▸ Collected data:
★ ★ ★ ★ ★
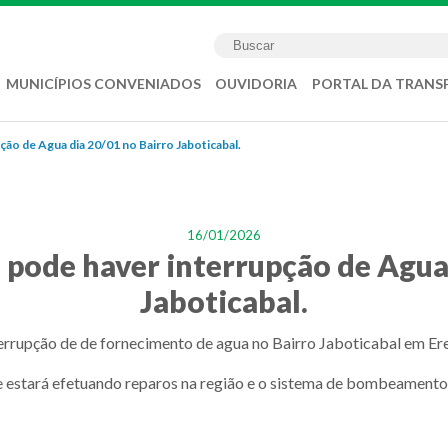
MUNICÍPIOS CONVENIADOS
OUVIDORIA
PORTAL DA TRANS
ão de Agua dia 20/01 no Bairro Jaboticabal.
16/01/2026
 pode haver interrupção de Agua 
Jaboticabal.
rrupção de de fornecimento de agua no Bairro Jaboticabal em Er
 estará efetuando reparos na região e o sistema de bombeamento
★ ★ ★ ★ ★
Within the entries, find all lines that contain "Jaboticabal" and copy each one.

▸ Result for this task:
ão de Agua dia 20/01 no Bairro Jaboticabal.
Jaboticabal.
rrupção de de fornecimento de agua no Bairro Jaboticabal em Er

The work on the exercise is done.